In-memory Database Caching for Stream Processing — Siddhi

Published in

siddhi-io

12 min readJun 25, 2019

Source: http://adriangrigoras.com/blog/caching/

Integrated systems need to interact with databases as they depend on those for data storage, share information with other systems, and preserve system state over restarts and failures. One of the significant drawbacks of traditional databases is their higher read-write latencies compared to in-memory data stores, as the databases use hard disks for storing data. Though, such high latencies are generally acceptable for traditional transaction processing when they are used for stream processing use cases, where it is required to read and write millions of events pre-second, the additional latency introduced by the databases can reduce the overall throughput. In this blog, we will explore how in-memory data caching for such databases can help to improve the performance of a stream processing system, Siddhi.

In the following sections, we will discuss a sample use case for using database caching, the architecture of the Siddhi caching implementation, the configuration of Siddhi cache, simulations for performance evaluation, the results, constraints in using Siddhi database caching, and the conclusion.

1. Example Scenario

WSO2 API Manager uses Siddhi for analytics. The Siddhi queries for APIM Analytics uses many different database tables. Here, we will look at a simple Siddhi query that interacts with a table named ApimIPAccessSummary to fetch API access information upon each API request.
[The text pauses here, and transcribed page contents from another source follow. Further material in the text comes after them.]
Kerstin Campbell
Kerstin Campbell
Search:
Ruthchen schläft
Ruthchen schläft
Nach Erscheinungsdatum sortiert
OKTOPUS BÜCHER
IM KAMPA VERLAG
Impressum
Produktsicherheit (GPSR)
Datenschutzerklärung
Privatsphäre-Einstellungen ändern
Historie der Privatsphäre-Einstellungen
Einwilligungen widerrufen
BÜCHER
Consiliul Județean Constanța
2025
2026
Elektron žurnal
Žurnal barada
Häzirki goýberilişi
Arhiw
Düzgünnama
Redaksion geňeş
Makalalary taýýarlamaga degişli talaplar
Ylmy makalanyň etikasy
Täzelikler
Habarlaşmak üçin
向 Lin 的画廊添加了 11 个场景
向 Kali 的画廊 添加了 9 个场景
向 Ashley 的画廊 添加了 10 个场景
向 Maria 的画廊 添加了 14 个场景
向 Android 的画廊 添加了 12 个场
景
The Siddhi query for this is as follows;

@info(name = 'Query1')
from RequestStream left outer join ApimIPAccessSummary
on RequestStream.key == ApimIPAccessSummary.applicationConsumerKey
               and RequestStream.ip == ApimIPAccessSummary.ip
insert into RequestWithAccessInfoStream;

Here, every time when an event arrives over RequestStream its key and ip attributes are compared against the table attributes applicationConsumerKey and ip respectively. If a matching entry is present for the key and ip, the corresponding event is then inserted into RequestWithAccessInfoStream including all the attributes from table and stream. For the purpose of this blog, this scenario can be thought as, if someone sends a request to an API, we check if that person has requested that API before and if so we send those details with the request into RequestWithAccessInfoStream.
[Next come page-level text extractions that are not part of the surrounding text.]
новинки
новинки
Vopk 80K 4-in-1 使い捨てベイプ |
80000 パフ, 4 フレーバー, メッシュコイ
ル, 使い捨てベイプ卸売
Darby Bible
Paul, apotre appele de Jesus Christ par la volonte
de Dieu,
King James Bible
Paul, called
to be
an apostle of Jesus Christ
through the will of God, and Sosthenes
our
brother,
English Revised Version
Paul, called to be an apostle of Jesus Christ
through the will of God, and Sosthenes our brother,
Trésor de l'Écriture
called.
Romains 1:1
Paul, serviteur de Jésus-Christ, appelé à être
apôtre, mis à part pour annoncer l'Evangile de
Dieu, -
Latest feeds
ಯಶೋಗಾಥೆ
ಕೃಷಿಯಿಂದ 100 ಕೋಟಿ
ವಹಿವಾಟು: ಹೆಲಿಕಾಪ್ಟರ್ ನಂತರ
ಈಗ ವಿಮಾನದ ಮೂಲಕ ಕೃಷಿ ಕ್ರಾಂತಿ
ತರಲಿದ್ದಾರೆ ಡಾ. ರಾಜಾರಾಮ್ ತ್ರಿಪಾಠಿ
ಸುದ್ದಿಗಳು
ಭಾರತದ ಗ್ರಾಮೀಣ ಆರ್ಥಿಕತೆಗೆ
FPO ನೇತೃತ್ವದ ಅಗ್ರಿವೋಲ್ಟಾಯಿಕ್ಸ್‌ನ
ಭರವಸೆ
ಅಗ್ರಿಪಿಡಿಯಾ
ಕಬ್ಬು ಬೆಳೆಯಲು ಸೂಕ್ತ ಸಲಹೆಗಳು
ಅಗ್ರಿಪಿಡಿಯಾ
This scenario will be simulated for the purpose of determining the performance of using database caching. Here, the ApimIPAccessSummary table has four columns; username, applicationConsumerKey, ip, and lastAccessDate, and out of these applicationConsumerKey, and ip are defined as primary keys. Further, in this experiment, the table is loaded with up to 10000 rows and it is queried every time when an event arrives in RequestStream. Therefore, if the stream has a rate of 1000 events per second, the table is also queried 1000 times per second.

As database access introduces latency, this, in turn, reduces the overall throughput of the system. The following sections discuss how we can improve this by using Siddhi database caching.

2. Database Caching Architecture and Implementation in Siddhi

(If you are only interested in using Siddhi cache, you can skip this section and refer the documentation, but if you are a Siddhi developer we encourage you to read this section.)

Siddhi core in Siddhi repo supports many extensions such as “siddhi-store-rdbms” to support different kinds of databases. As shown in the class diagram above, the database store extensions extending the AbstractQueryableRecoredTable class can benefit the use of cache without any modifications.

Since Siddhi has an InmemoryTable which supports all type of queries while storing data in in-memory (RAM), it is extended to write the CacheTable. This CacheTable is an abstract class and from Siddhi v5.1.0 onwards it supports three different cache policies as following.

FIFO — First-In, First Out
LRU — Least Recently Used
LFU — Least Frequently Used

All the policies maintain data according to the maximum cache size set by the user. Suppose cache max size is defined as 10 by the user, then 10 rows will be added to cache table and when the 11th event arrives in the stream, in the FIFO cache is used, the row that was added first will be removed to accommodate the 11th event. Similarly, LRU removes “Least Recently Used” and LFU removes “Least Frequently Used” to accommodate the new event.

Cache Expiry

Database tables are not local to a single SiddhiApp, and it can be shared among many SiddhiApps, and even with different processing engines and software systems. In these cases, the database table can be edited by any of the sharing parties. However, the Siddhi cache is only local to a single SiddhiApp, and therefore, it is important to ensure that the data is synced between the cache table and the corresponding database table to ensure correct behavior of the system.

Let’s suppose a cache table is declared with LFU policy, and one particular row is being queried again and again (very frequently used). So by the policy, it is least likely to be removed from the cache and will remain there for long. However, the same row can be updated with new values on the database by a different application. Then the cache table entry and store table entry can become out of sync.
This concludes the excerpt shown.